© 2016 Времена.ру
«Журналистика – основа интеллигентного отношения
к жизни»
Алексей Кириллович Симонов — человек с тремя биографиями:
востоковед, кинорежиссёр и правозащитник.
Размышления о современности, журналистике и об искусстве


В рамках "Школы расследовательской журналистики", проходившей в 2017 году в Ульяновске, мы поговорили с Алексеем Симоновым. Президент "Фонда защиты гласности" ответил на наши вопросы и рассказал, какие ключевые проблемы существуют в современной журналистике, почему ни один вид искусства не исчезает безвозвратно, а экранизации близко к тексту – невозможны.

Алексей Симонов в музее И.А. Гончарова, Ульяновск, 2017 г

Пару слов о том, почему я – "человек с тремя биографиями".

Я по первому образованию все-таки востоковед.

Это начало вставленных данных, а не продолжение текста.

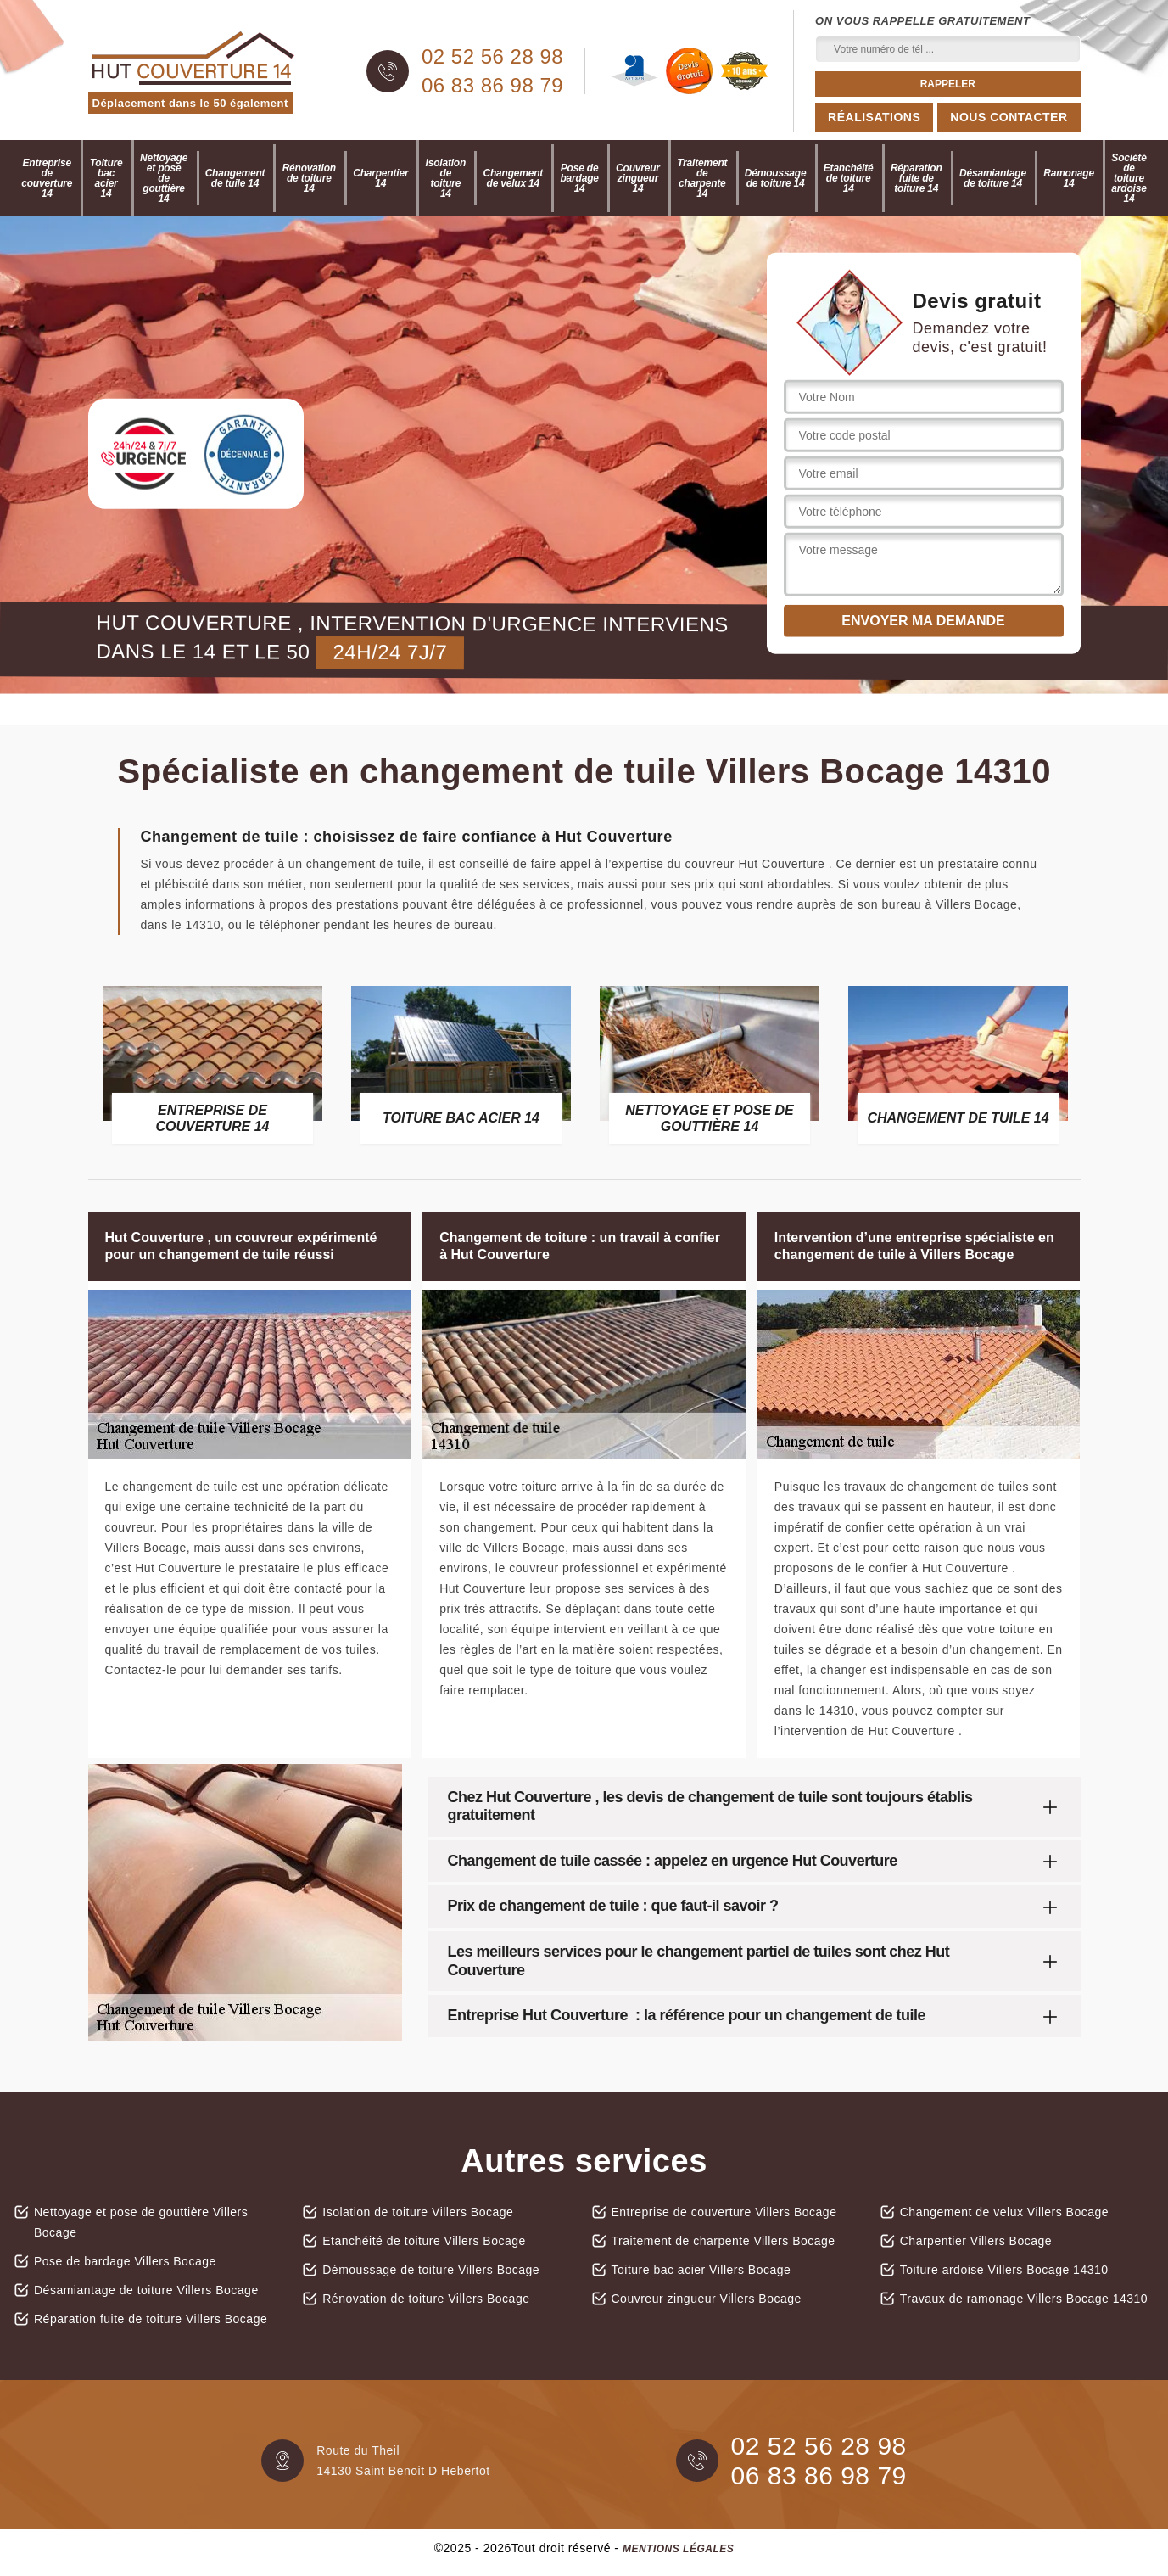 This screenshot has height=2576, width=1168. What do you see at coordinates (724, 2212) in the screenshot?
I see `Entreprise de couverture Villers Bocage` at bounding box center [724, 2212].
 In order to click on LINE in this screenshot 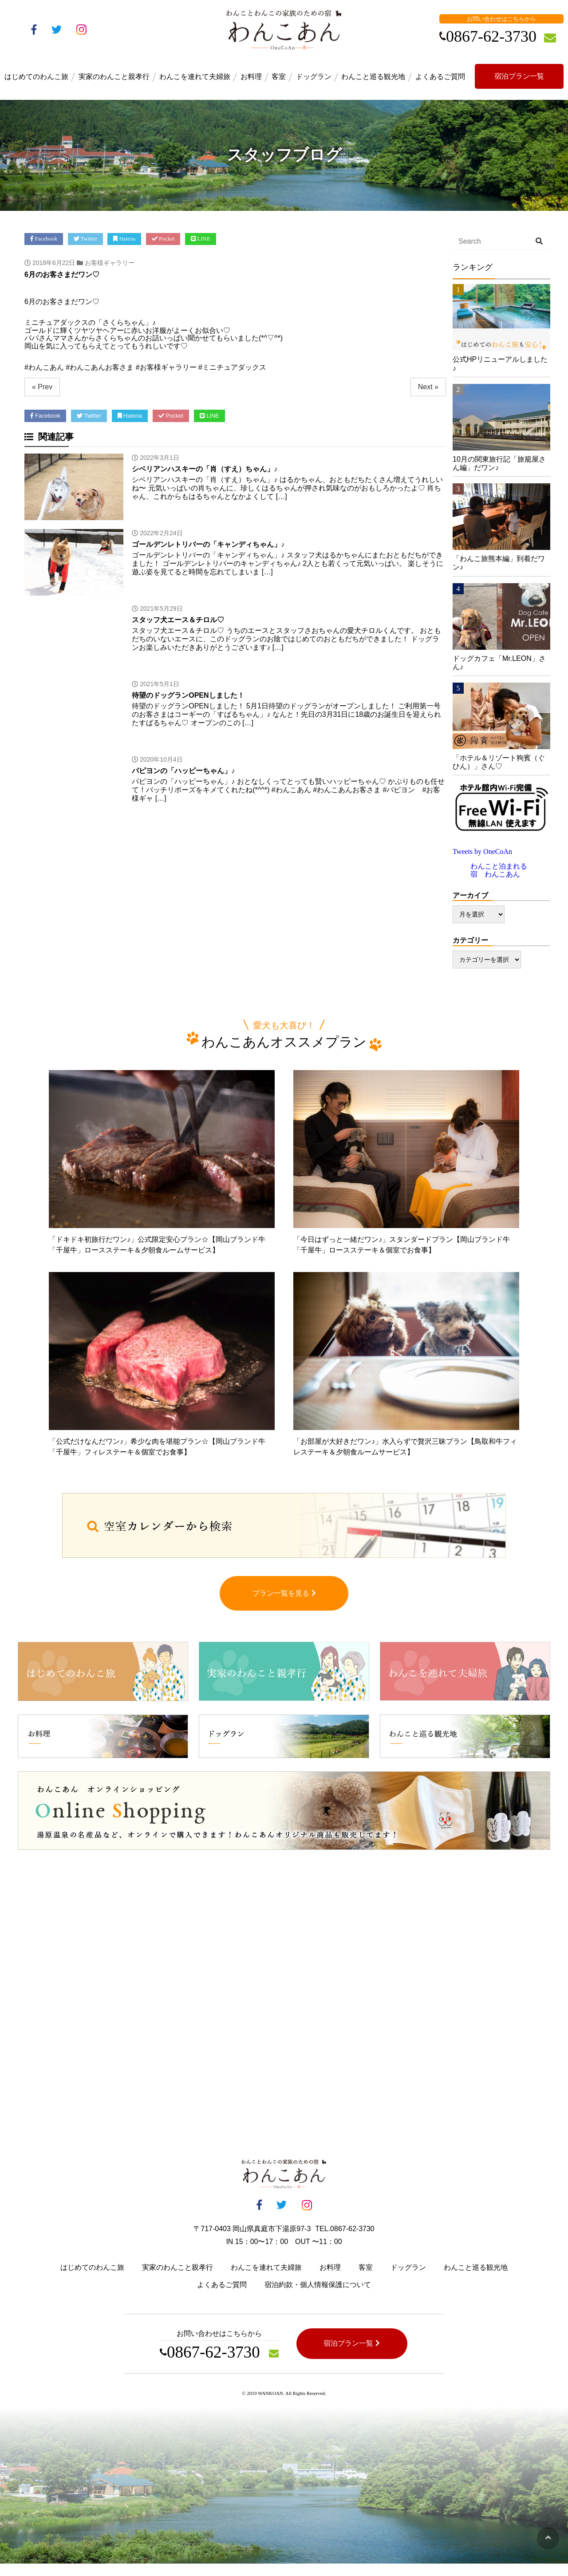 , I will do `click(200, 238)`.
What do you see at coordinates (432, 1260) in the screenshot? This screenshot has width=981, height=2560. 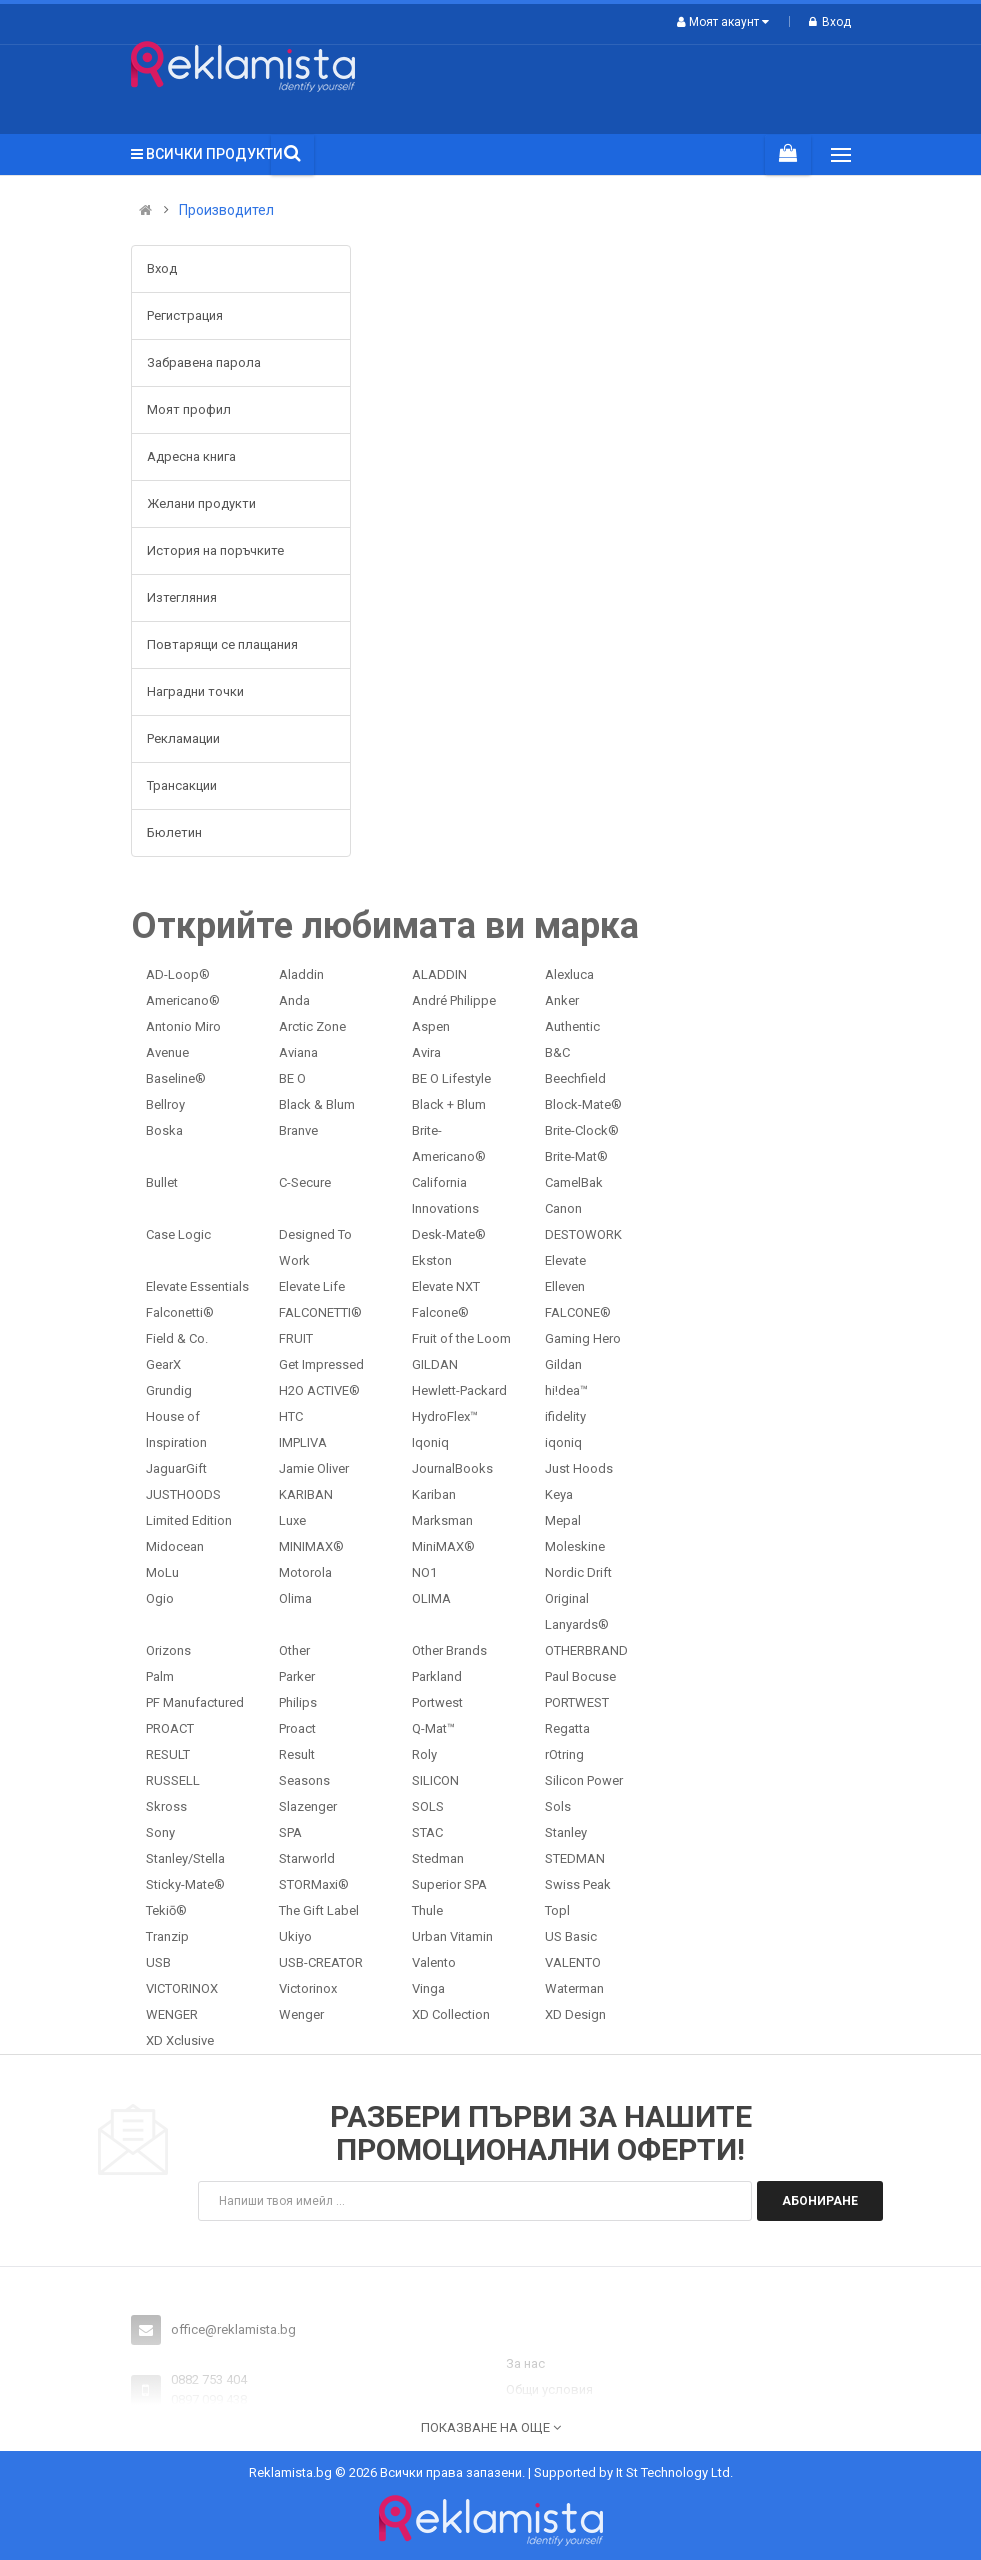 I see `Ekston` at bounding box center [432, 1260].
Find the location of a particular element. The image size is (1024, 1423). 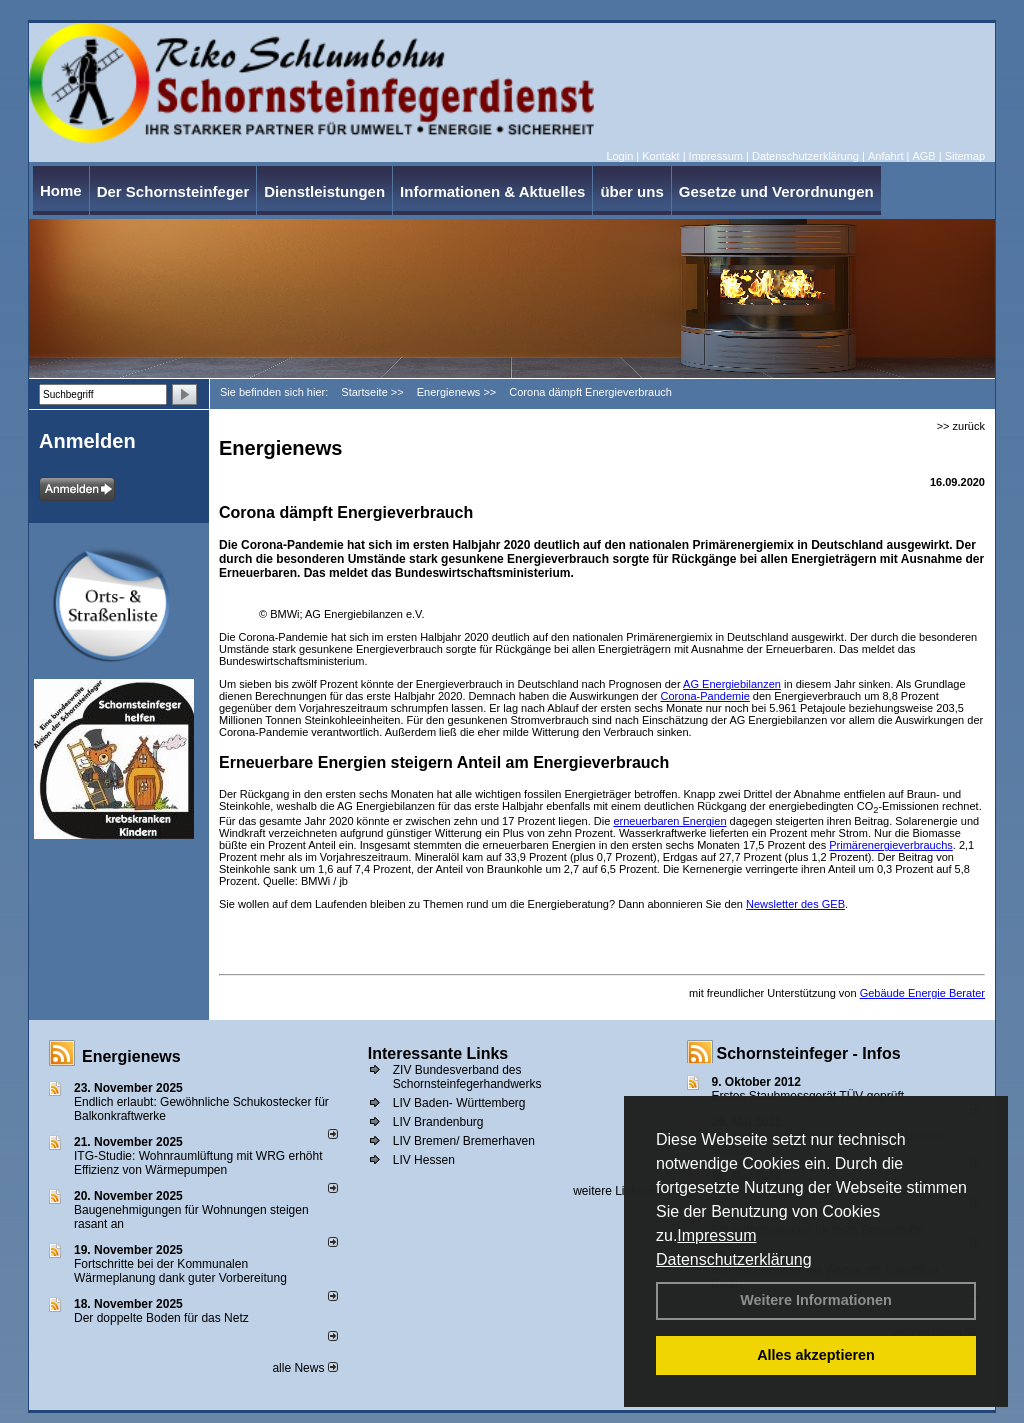 Login is located at coordinates (619, 156).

И порядка десяти лет я отдал именно востоковедению, литературным занятиям, переводам с индонезийского и с английского. И плюс шесть лет обучения в университете. И год работы в Индонезии.

Вторая биография – это «киношная» биография. Она начинается с высших режиссерских курсов. 1968 год: мне почти тридцать лет, я прихожу туда и почти двадцать лет работаю там как Папа Карло. Снимаю за это время и документальные, и игровые фильмы.

А потом, в девяносто первом году, ухожу в «Фонд защиты гласности» и занимаюсь правозащитной деятельностью, организаторской работой. Это третья моя биография.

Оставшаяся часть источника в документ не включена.